Not many junior high students asked for a typewriter and a filing cabinet on their Christmas wish lists, but Melissa Larson, now a teaching professor in the School of Accountancy at BYU Marriott School of Business, found it necessary. Larson asked for these items as a way to help transform herself into the student she wanted to be; she eventually became the first individual in her family to pursue higher education.
In her Tuesday devotional address, Larson stated that transferring to BYU’s accounting program was difficult and gave her many opportunities to transform into a better version of herself. She explained that transforming moments are essential for individuals to become their best selves.
“'’Be not conformed to this world: but be ye transformed,”’ Larson quoted from the New Testament. “Transformational experiences can be uncomfortable and challenging, but they are essential for our growth and development.”
The mission of BYU is rooted in helping individuals achieve perfection and eternal life through an intensive education that is “spiritually strengthening, intellectually enlarging, character building and leading to lifelong learning and service.” Larson explained that the aims of a BYU education are not only to help students earn a college degree but are also blueprints for personal transformation.
“Why does BYU aim to help its students transform so completely, not just intellectually but in spirit, character and service too? We came to the Earth for that very purpose! To transform. To gain a body and have experiences that will help us progress and become more like our Savior, Jesus Christ.”

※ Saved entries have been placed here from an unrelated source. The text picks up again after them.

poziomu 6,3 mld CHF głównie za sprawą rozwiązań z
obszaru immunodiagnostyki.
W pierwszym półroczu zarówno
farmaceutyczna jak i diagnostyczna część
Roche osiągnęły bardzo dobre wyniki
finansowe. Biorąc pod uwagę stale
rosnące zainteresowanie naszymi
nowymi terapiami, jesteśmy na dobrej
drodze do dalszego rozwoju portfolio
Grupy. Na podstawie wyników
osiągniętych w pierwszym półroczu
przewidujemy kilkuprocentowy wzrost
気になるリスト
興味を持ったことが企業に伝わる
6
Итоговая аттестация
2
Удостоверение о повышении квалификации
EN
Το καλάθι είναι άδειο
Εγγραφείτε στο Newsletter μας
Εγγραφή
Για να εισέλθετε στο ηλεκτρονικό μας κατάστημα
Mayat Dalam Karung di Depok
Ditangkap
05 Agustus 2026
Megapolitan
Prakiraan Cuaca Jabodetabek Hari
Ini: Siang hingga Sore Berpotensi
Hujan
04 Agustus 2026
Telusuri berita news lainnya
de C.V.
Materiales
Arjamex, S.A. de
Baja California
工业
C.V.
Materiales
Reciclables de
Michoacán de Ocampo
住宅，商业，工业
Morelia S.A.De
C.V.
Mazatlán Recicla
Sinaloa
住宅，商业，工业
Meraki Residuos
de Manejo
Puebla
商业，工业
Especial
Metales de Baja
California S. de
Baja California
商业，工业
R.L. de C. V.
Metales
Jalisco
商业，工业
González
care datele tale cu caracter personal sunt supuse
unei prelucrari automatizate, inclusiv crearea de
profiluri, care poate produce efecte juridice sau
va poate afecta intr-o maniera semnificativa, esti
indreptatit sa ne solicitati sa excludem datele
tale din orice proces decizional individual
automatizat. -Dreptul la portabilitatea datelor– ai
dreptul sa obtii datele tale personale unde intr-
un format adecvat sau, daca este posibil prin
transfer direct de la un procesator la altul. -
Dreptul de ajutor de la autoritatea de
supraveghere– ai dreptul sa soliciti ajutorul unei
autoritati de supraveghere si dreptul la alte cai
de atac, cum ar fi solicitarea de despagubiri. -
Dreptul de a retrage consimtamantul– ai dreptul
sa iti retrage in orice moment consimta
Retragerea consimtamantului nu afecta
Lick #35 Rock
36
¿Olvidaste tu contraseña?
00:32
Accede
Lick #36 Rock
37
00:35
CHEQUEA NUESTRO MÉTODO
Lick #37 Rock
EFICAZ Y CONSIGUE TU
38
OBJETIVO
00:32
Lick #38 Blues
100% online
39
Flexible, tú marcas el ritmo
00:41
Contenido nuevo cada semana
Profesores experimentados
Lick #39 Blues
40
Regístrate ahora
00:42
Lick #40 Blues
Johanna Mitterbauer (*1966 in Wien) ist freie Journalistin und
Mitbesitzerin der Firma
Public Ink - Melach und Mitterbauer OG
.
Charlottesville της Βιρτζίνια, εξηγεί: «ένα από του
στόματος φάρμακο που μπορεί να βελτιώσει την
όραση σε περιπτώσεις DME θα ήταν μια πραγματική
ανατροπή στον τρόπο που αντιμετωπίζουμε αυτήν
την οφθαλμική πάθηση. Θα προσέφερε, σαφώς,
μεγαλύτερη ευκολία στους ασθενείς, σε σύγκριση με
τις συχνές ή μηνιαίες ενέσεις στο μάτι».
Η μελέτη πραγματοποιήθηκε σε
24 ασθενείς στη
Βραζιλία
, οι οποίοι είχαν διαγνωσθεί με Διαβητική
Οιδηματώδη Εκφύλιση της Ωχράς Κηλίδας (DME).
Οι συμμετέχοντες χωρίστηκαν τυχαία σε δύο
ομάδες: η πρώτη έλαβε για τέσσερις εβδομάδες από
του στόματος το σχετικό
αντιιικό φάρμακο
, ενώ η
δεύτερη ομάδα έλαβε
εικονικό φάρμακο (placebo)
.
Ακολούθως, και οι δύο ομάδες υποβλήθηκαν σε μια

It is essential to remember that true transformation and renewal require effort and sacrifice, Larson said. One must confront opposition, relinquish old habits and shed limiting mindsets to receive a new heart and spirit.
It can be difficult not to compare your growth and transformation to those around you, Larson acknowledged. In her time in the accounting program, she often struggled with this. One night, she knelt down and told the Lord how inferior she felt compared to her peers and was surprised by the response she received.
Recounting this story, Larson shared the impressions the Spirit gave her. “You’re right, you may never be as smart as so and so. But more importantly, you may never get the opportunity to sit next to and interact with this student again. If this is the smartest person you know then why don’t you learn everything you can from him and those around you rather than comparing yourself to them? Take this opportunity to learn and grow.”
Realizing that she needed a shift in perspective, Larson learned that comparison is pointless. She explained that God doesn’t compare His children to each other.
“[God] wants us to use our differences to bless and sustain one another. Rather than doing everything on my own and constantly comparing my weaknesses to the strengths of others, I needed to ask for help!”
While transformation can be beautiful, it can sometimes be difficult to see how you're changing while in the middle of the process. Comparing our transformation to that of a caterpillar turning into a butterfly, Larson taught that we are here to grow, change and ultimately be reborn as perfected beings.
“The ‘cocoon phase’ of transformation can be difficult because we cannot clearly see the glorious end result that awaits us. And unlike the butterfly, our transformation will take much longer than nine to fourteen days. It is a lifetime pursuit.”
Larson testified that while we may feel like we are being broken down, much like the butterfly in its cocoon, the Savior will help build us up again and make us “new creatures,” if we let Him.
“By relying on the strength and comfort that our Savior offers us, we can move through transformational experiences with greater patience, peace and confidence.”